Results Overall, 313 patients with post-chemotherapy recurrent CC with baseline measureable disease were treated with either BAL (n=160) or in combination with ZAL (n=143). Early PsP was observed in 7 patients treated with BAL and 8 with BAL/ZAL while 5 patients experienced delayed PsP (BAL (n=1); ZAL(n=4)). Serial PsP was observed in 1 patient (BAL only) and another (n=1) BAL treated experienced showed PsP (new Mediastinal lesions) present in 2 consecutive CT scan evaluations before disappearance – hence were classified as PD even by iRECIST. Immune-related sarcoidosis was confirmed histologically in 2 patients following confirmation by mediastinal lymph node biopsy. PsPs were accompanied with clear clinical benefit of disease improvement and weight stabilization, improvement in performance status, and decreased painPsP BAL (N=160)) BAL/ZAL (N=143)Early 7 (4%) 8 (6%)Delayed 1 (<1%) 4 (3%) Serial 1 (<1%) -Total 09 (6%) 12 (8.3%).

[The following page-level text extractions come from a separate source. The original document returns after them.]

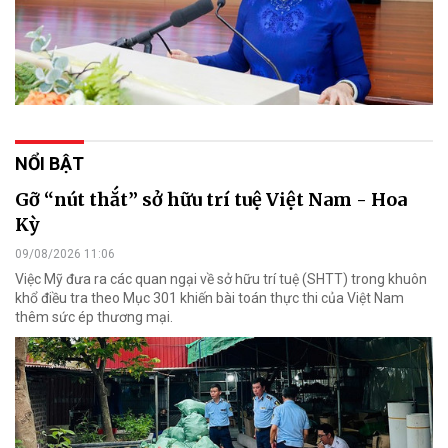
NỔI BẬT
Gỡ “nút thắt” sở hữu trí tuệ Việt Nam - Hoa
Kỳ
09/08/2026 11:06
Việc Mỹ đưa ra các quan ngại về sở hữu trí tuệ (SHTT) trong khuôn
khổ điều tra theo Mục 301 khiến bài toán thực thi của Việt Nam
thêm sức ép thương mại.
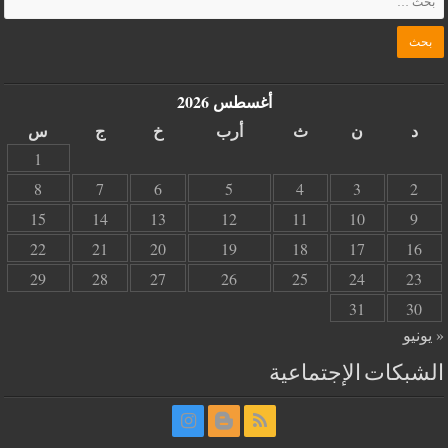
أغسطس 2026
د
ن
ث
أرب
خ
ج
س
1
8
7
6
5
4
3
2
15
14
13
12
11
10
9
22
21
20
19
18
17
16
29
28
27
26
25
24
23
31
30
« يونيو
الشبكات الإجتماعية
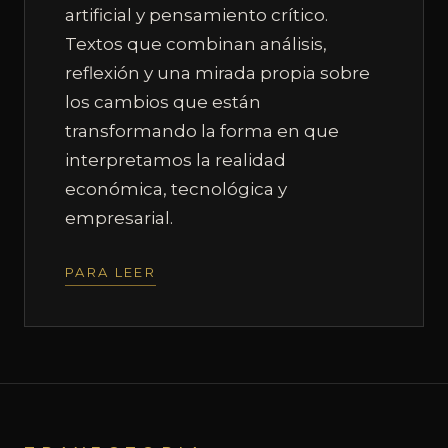
artificial y pensamiento crítico.
Textos que combinan análisis,
reflexión y una mirada propia sobre
los cambios que están
transformando la forma en que
interpretamos la realidad
económica, tecnológica y
empresarial.
PARA LEER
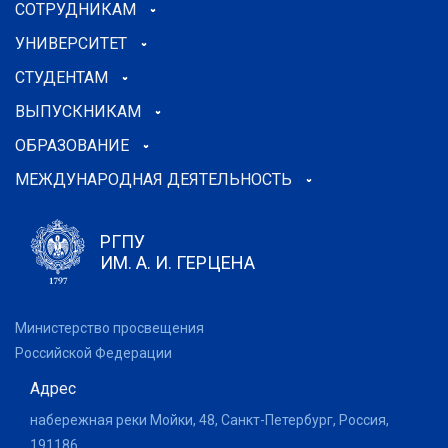
СОТРУДНИКАМ
УНИВЕРСИТЕТ
СТУДЕНТАМ
ВЫПУСКНИКАМ
ОБРАЗОВАНИЕ
МЕЖДУНАРОДНАЯ ДЕЯТЕЛЬНОСТЬ
РГПУ
ИМ. А. И. ГЕРЦЕНА
Министерство просвещения
Российской Федерации
Адрес
набережная реки Мойки, 48, Санкт-Петербург, Россия,
191186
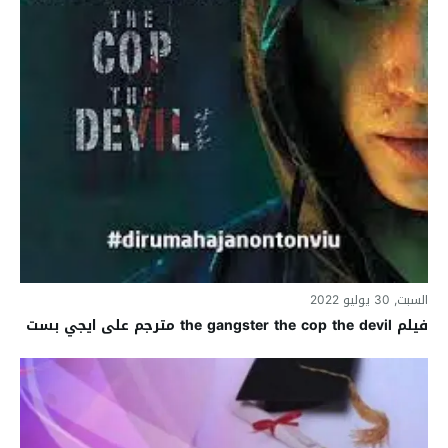
السبت, 30 يوليو 2022
فيلم the gangster the cop the devil مترجم على ايجي بست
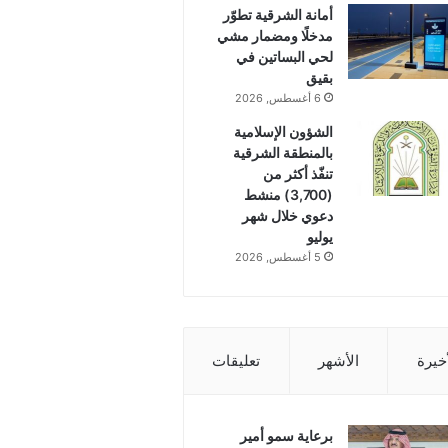
أمانة الشرقية تطوّر
مدخلًا ومضمار مشي
لحي البساتين في
بقيق
6 أغسطس, 2026
الشؤون الإسلامية
بالمنطقة الشرقية
تنفّذ أكثر من
(3,700) منشط
دعوي خلال شهر
يوليو
5 أغسطس, 2026
أخيرة
الأشهر
تعليقات
برعاية سمو أمير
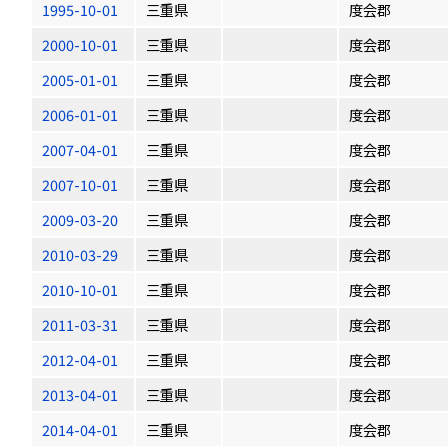
1995-10-01
三重県
度会郡
2000-10-01
三重県
度会郡
2005-01-01
三重県
度会郡
2006-01-01
三重県
度会郡
2007-04-01
三重県
度会郡
2007-10-01
三重県
度会郡
2009-03-20
三重県
度会郡
2010-03-29
三重県
度会郡
2010-10-01
三重県
度会郡
2011-03-31
三重県
度会郡
2012-04-01
三重県
度会郡
2013-04-01
三重県
度会郡
2014-04-01
三重県
度会郡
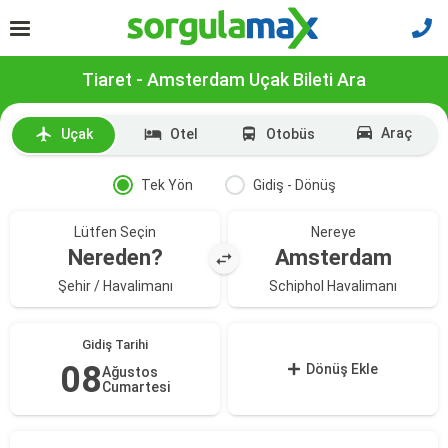
Tiaret - Amsterdam Uçak Bileti Ara
Araç
Uçak
Otel
Otobüs
Tek Yön
Gidiş - Dönüş
Lütfen Seçin
Nereye
Nereden?
Amsterdam
Şehir / Havalimanı
Schiphol Havalimanı
Gidiş Tarihi
08
Dönüş Ekle
Ağustos
Cumartesi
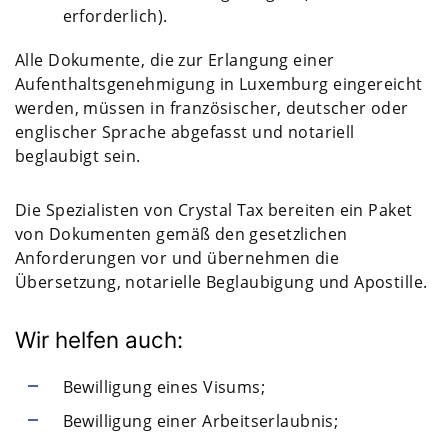
erforderlich).
Alle Dokumente, die zur Erlangung einer
Aufenthaltsgenehmigung in Luxemburg eingereicht
werden, müssen in französischer, deutscher oder
englischer Sprache abgefasst und notariell
beglaubigt sein.
Die Spezialisten von Crystal Tax bereiten ein Paket
von Dokumenten gemäß den gesetzlichen
Anforderungen vor und übernehmen die
Übersetzung, notarielle Beglaubigung und Apostille.
Wir helfen auch:
Bewilligung eines Visums;
Bewilligung einer Arbeitserlaubnis;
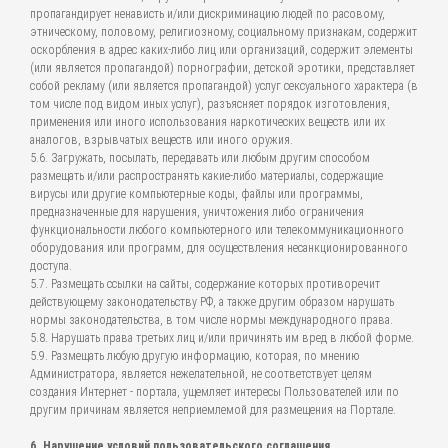
пропагандирует ненависть и/или дискриминацию людей по расовому,
этническому, половому, религиозному, социальному признакам, содержит
оскорбления в адрес каких-либо лиц или организаций, содержит элементы
(или является пропагандой) порнографии, детской эротики, представляет
собой рекламу (или является пропагандой) услуг сексуального характера (в
том числе под видом иных услуг), разъясняет порядок изготовления,
применения или иного использования наркотических веществ или их
аналогов, взрывчатых веществ или иного оружия.
5.6. Загружать, посылать, передавать или любым другим способом
размещать и/или распространять какие-либо материалы, содержащие
вирусы или другие компьютерные коды, файлы или программы,
предназначенные для нарушения, уничтожения либо ограничения
функциональности любого компьютерного или телекоммуникационного
оборудования или программ, для осуществления несанкционированного
доступа.
5.7. Размещать ссылки на сайты, содержание которых противоречит
действующему законодательству РФ, а также другим образом нарушать
нормы законодательства, в том числе нормы международного права.
5.8. Нарушать права третьих лиц и/или причинять им вред в любой форме.
5.9. Размещать любую другую информацию, которая, по мнению
Администратора, является нежелательной, не соответствует целям
создания Интернет - портала, ущемляет интересы Пользователей или по
другим причинам является неприемлемой для размещения на Портале.
6. Нарушение условий пользовательского соглашения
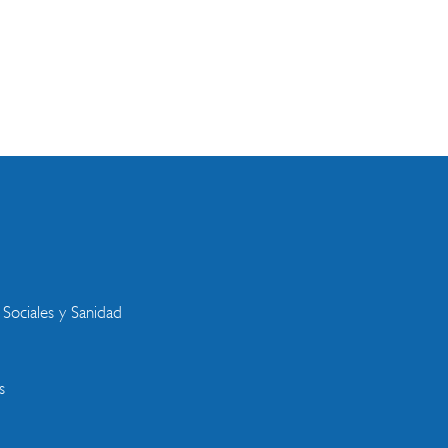
s
 Sociales y Sanidad
s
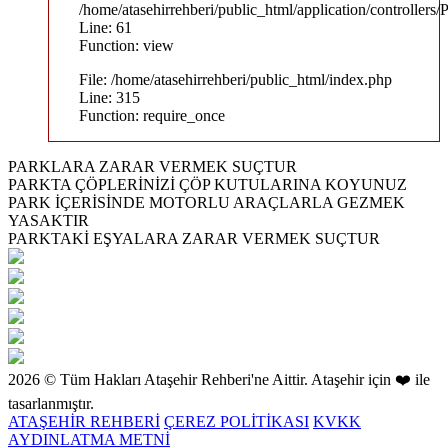
/home/atasehirrehberi/public_html/application/controllers/
Line: 61
Function: view
File: /home/atasehirrehberi/public_html/index.php
Line: 315
Function: require_once
PARKLARA ZARAR VERMEK SUÇTUR
PARKTA ÇÖPLERİNİZİ ÇÖP KUTULARINA KOYUNUZ
PARK İÇERİSİNDE MOTORLU ARAÇLARLA GEZMEK
YASAKTIR
PARKTAKİ EŞYALARA ZARAR VERMEK SUÇTUR
2026 © Tüm Hakları Ataşehir Rehberi'ne Aittir. Ataşehir için ❤️ ile
tasarlanmıştır.
ATAŞEHİR REHBERİ
ÇEREZ POLİTİKASI
KVKK
AYDINLATMA METNİ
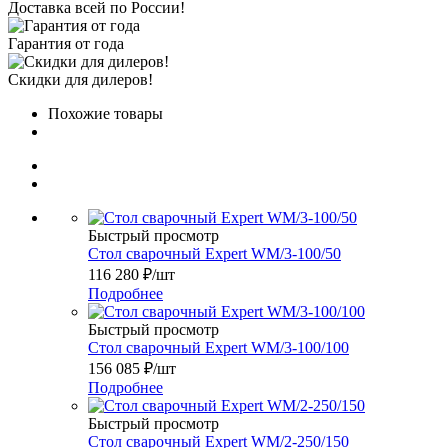
Доставка всей по России!
Гарантия от года
Скидки для дилеров!
Похожие товары
Быстрый просмотр
Стол сварочный Expert WM/3-100/50
116 280
₽
/шт
Подробнее
Быстрый просмотр
Стол сварочный Expert WM/3-100/100
156 085
₽
/шт
Подробнее
Быстрый просмотр
Стол сварочный Expert WM/2-250/150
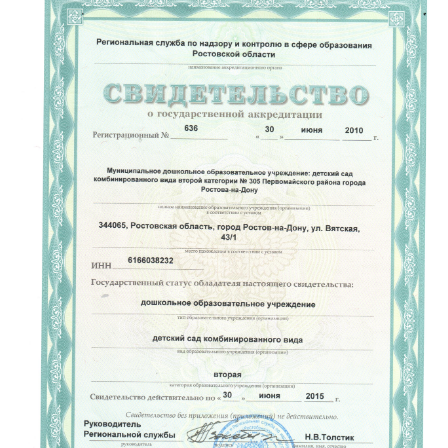
Реализация соц заказа
Напишите нам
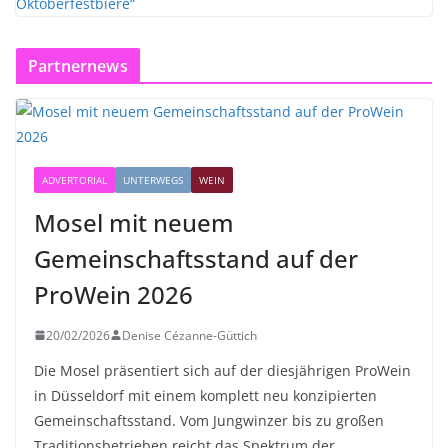
Partnernews
ADVERTORIAL
UNTERWEGS
WEIN
Mosel mit neuem
Gemeinschaftsstand auf der
ProWein 2026
20/02/2026
Denise Cézanne-Güttich
Die Mosel präsentiert sich auf der diesjährigen ProWein
in Düsseldorf mit einem komplett neu konzipierten
Gemeinschaftsstand. Vom Jungwinzer bis zu großen
Traditionsbetrieben reicht das Spektrum der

Conclusions This is the first report of PsP in CC population. PsP-confounded IERC evaluation of tumor response was seen in some CC patients treated with BAL or combination of BAL and ZAL. The differentiation of PD and PsP has important consequences for disease assessment in clinical trials and disease management and outcomes. Further efforts to elucidate the underlying mechanisms and clearly define the characteristics of PsP are crucial for better treatment management of affected patients. Standard response evaluation systems including iRECIST may need further refinement to recognize the importance of PsP.

Trial Registration NCT03104699 and NCT03495882

Ethics Approval C-700-01 : The WIRB Study # is 1173375 and the site IRB approval # is 20170314. and for C-550-01: ICON Cancer Center in South Brisbane, Queensland, Australia.- IRB approval # is 2017-10-766.